Source material:
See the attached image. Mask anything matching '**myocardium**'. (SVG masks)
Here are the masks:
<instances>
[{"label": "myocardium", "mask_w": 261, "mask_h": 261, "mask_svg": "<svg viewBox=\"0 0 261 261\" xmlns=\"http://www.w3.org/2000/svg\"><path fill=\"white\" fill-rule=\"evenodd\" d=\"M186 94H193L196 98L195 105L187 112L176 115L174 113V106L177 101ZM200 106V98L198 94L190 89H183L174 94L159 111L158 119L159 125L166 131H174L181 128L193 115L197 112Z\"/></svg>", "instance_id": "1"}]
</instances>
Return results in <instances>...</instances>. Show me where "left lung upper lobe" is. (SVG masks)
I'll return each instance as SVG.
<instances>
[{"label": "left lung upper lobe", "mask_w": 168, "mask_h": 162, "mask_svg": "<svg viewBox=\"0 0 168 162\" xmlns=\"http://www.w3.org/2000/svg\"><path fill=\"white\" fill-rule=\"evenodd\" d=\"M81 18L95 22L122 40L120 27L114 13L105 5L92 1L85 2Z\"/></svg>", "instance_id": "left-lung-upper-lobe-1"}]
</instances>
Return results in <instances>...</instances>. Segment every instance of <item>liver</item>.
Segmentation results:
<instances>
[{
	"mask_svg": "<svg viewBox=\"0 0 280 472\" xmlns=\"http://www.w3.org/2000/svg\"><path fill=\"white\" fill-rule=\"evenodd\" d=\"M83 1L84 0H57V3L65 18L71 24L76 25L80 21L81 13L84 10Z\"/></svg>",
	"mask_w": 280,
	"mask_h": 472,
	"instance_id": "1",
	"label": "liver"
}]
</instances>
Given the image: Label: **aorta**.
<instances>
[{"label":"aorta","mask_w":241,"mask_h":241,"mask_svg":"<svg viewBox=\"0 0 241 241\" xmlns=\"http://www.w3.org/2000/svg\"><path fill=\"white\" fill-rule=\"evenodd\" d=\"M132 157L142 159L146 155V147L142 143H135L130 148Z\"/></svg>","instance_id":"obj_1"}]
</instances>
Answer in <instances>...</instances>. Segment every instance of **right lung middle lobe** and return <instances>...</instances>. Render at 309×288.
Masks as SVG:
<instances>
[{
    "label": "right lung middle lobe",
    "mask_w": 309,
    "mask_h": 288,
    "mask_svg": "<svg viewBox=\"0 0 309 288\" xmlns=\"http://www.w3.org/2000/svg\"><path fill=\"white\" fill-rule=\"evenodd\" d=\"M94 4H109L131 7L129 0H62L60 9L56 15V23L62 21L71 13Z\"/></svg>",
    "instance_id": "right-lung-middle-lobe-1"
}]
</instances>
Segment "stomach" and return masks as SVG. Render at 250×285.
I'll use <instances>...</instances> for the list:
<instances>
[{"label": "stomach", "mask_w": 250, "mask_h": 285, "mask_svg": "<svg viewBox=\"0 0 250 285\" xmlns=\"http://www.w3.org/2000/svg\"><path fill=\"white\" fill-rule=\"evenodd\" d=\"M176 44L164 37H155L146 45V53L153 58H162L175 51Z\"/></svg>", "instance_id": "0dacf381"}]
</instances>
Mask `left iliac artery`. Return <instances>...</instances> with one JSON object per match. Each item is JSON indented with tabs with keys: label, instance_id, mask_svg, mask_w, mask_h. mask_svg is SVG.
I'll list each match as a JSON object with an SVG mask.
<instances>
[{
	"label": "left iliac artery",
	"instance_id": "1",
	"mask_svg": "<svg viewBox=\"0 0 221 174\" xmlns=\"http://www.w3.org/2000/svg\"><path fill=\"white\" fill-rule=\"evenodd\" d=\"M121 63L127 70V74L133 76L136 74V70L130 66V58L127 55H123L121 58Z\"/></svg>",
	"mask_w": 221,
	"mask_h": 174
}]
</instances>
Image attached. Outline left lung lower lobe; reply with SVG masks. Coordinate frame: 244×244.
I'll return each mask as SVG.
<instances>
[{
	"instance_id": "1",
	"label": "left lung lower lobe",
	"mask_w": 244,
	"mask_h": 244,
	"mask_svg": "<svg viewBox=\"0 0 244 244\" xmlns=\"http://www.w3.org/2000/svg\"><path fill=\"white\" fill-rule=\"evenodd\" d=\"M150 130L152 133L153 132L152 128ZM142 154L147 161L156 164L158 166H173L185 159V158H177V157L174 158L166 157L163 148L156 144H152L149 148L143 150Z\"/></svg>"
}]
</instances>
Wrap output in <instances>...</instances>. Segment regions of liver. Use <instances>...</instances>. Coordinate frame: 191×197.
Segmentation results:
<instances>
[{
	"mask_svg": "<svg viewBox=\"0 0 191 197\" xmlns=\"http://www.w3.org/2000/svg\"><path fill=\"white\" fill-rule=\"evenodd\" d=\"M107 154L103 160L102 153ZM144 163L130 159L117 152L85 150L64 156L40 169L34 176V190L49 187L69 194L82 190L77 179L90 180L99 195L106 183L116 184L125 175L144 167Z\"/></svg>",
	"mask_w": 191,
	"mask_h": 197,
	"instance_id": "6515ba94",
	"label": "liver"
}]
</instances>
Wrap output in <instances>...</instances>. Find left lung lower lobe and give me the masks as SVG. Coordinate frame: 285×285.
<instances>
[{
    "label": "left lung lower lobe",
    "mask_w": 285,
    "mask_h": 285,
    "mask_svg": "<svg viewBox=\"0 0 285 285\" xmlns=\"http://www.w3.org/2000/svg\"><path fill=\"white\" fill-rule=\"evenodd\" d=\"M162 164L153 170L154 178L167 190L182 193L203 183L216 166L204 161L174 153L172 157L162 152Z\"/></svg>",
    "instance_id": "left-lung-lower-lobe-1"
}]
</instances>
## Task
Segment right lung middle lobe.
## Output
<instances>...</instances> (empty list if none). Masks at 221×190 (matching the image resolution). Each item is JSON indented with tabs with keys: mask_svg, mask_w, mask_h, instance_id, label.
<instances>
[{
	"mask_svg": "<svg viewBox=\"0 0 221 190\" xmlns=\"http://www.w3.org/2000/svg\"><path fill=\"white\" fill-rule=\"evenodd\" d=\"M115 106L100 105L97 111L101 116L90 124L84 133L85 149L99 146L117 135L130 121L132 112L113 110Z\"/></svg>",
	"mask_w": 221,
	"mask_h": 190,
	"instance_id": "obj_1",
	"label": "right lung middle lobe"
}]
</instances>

Work to complete:
Transcribe the data above in full, keeping every word as it is.

Response to this task:
See the attached image. Mask anything matching '**myocardium**'. (SVG masks)
Here are the masks:
<instances>
[{"label": "myocardium", "mask_w": 261, "mask_h": 261, "mask_svg": "<svg viewBox=\"0 0 261 261\" xmlns=\"http://www.w3.org/2000/svg\"><path fill=\"white\" fill-rule=\"evenodd\" d=\"M186 94H193L196 98L195 105L187 112L176 115L174 113V106L177 101ZM200 106V98L198 94L190 89H183L174 94L159 111L158 119L159 125L166 131H174L181 128L193 115L197 112Z\"/></svg>", "instance_id": "1"}]
</instances>
Return results in <instances>...</instances>. Show me where "left lung upper lobe" is. (SVG masks)
I'll return each instance as SVG.
<instances>
[{"label": "left lung upper lobe", "mask_w": 168, "mask_h": 162, "mask_svg": "<svg viewBox=\"0 0 168 162\" xmlns=\"http://www.w3.org/2000/svg\"><path fill=\"white\" fill-rule=\"evenodd\" d=\"M81 18L95 22L122 40L120 27L114 13L105 5L92 1L85 2Z\"/></svg>", "instance_id": "left-lung-upper-lobe-1"}]
</instances>
Return results in <instances>...</instances>. Segment every instance of <item>liver</item>.
Segmentation results:
<instances>
[{
	"mask_svg": "<svg viewBox=\"0 0 280 472\" xmlns=\"http://www.w3.org/2000/svg\"><path fill=\"white\" fill-rule=\"evenodd\" d=\"M83 1L84 0H57V3L65 18L71 24L76 25L80 21L81 13L84 10Z\"/></svg>",
	"mask_w": 280,
	"mask_h": 472,
	"instance_id": "1",
	"label": "liver"
}]
</instances>
Given the image: Label: **aorta**.
<instances>
[{"label":"aorta","mask_w":241,"mask_h":241,"mask_svg":"<svg viewBox=\"0 0 241 241\" xmlns=\"http://www.w3.org/2000/svg\"><path fill=\"white\" fill-rule=\"evenodd\" d=\"M132 157L142 159L146 155V147L142 143H135L130 148Z\"/></svg>","instance_id":"obj_1"}]
</instances>
Answer in <instances>...</instances>. Segment every instance of **right lung middle lobe** and return <instances>...</instances>. Render at 309×288.
Masks as SVG:
<instances>
[{
    "label": "right lung middle lobe",
    "mask_w": 309,
    "mask_h": 288,
    "mask_svg": "<svg viewBox=\"0 0 309 288\" xmlns=\"http://www.w3.org/2000/svg\"><path fill=\"white\" fill-rule=\"evenodd\" d=\"M94 4H109L131 7L129 0H62L60 9L56 15V23L62 21L71 13Z\"/></svg>",
    "instance_id": "right-lung-middle-lobe-1"
}]
</instances>
Segment "stomach" and return masks as SVG. Render at 250×285.
I'll use <instances>...</instances> for the list:
<instances>
[{"label": "stomach", "mask_w": 250, "mask_h": 285, "mask_svg": "<svg viewBox=\"0 0 250 285\" xmlns=\"http://www.w3.org/2000/svg\"><path fill=\"white\" fill-rule=\"evenodd\" d=\"M176 44L164 37H155L146 45V53L153 58H162L175 51Z\"/></svg>", "instance_id": "0dacf381"}]
</instances>
Mask `left iliac artery`. Return <instances>...</instances> with one JSON object per match. Each item is JSON indented with tabs with keys: label, instance_id, mask_svg, mask_w, mask_h. mask_svg is SVG.
I'll list each match as a JSON object with an SVG mask.
<instances>
[{
	"label": "left iliac artery",
	"instance_id": "1",
	"mask_svg": "<svg viewBox=\"0 0 221 174\" xmlns=\"http://www.w3.org/2000/svg\"><path fill=\"white\" fill-rule=\"evenodd\" d=\"M121 63L127 70V74L133 76L136 74V70L130 66V58L127 55H123L121 58Z\"/></svg>",
	"mask_w": 221,
	"mask_h": 174
}]
</instances>
Image attached. Outline left lung lower lobe; reply with SVG masks. Coordinate frame: 244×244.
I'll return each mask as SVG.
<instances>
[{
	"instance_id": "1",
	"label": "left lung lower lobe",
	"mask_w": 244,
	"mask_h": 244,
	"mask_svg": "<svg viewBox=\"0 0 244 244\" xmlns=\"http://www.w3.org/2000/svg\"><path fill=\"white\" fill-rule=\"evenodd\" d=\"M150 130L152 133L153 132L152 128ZM142 154L147 161L156 164L158 166H173L185 159V158H177V157L174 158L166 157L163 148L156 144H152L149 148L143 150Z\"/></svg>"
}]
</instances>
Wrap output in <instances>...</instances>. Segment regions of liver. Use <instances>...</instances>. Coordinate frame: 191×197.
Segmentation results:
<instances>
[{
	"mask_svg": "<svg viewBox=\"0 0 191 197\" xmlns=\"http://www.w3.org/2000/svg\"><path fill=\"white\" fill-rule=\"evenodd\" d=\"M107 154L103 160L102 153ZM144 163L130 159L117 152L85 150L64 156L40 169L34 176V190L49 187L69 194L82 190L77 179L90 180L99 195L106 183L116 184L125 175L144 167Z\"/></svg>",
	"mask_w": 191,
	"mask_h": 197,
	"instance_id": "6515ba94",
	"label": "liver"
}]
</instances>
Wrap output in <instances>...</instances>. Find left lung lower lobe and give me the masks as SVG. Coordinate frame: 285×285.
<instances>
[{
    "label": "left lung lower lobe",
    "mask_w": 285,
    "mask_h": 285,
    "mask_svg": "<svg viewBox=\"0 0 285 285\" xmlns=\"http://www.w3.org/2000/svg\"><path fill=\"white\" fill-rule=\"evenodd\" d=\"M162 164L153 170L154 178L167 190L182 193L203 183L216 166L204 161L174 153L172 157L162 152Z\"/></svg>",
    "instance_id": "left-lung-lower-lobe-1"
}]
</instances>
## Task
Segment right lung middle lobe.
## Output
<instances>...</instances> (empty list if none). Masks at 221×190 (matching the image resolution). Each item is JSON indented with tabs with keys: mask_svg, mask_w, mask_h, instance_id, label.
<instances>
[{
	"mask_svg": "<svg viewBox=\"0 0 221 190\" xmlns=\"http://www.w3.org/2000/svg\"><path fill=\"white\" fill-rule=\"evenodd\" d=\"M115 106L100 105L97 111L101 116L90 124L84 133L85 149L99 146L117 135L130 121L132 112L113 110Z\"/></svg>",
	"mask_w": 221,
	"mask_h": 190,
	"instance_id": "obj_1",
	"label": "right lung middle lobe"
}]
</instances>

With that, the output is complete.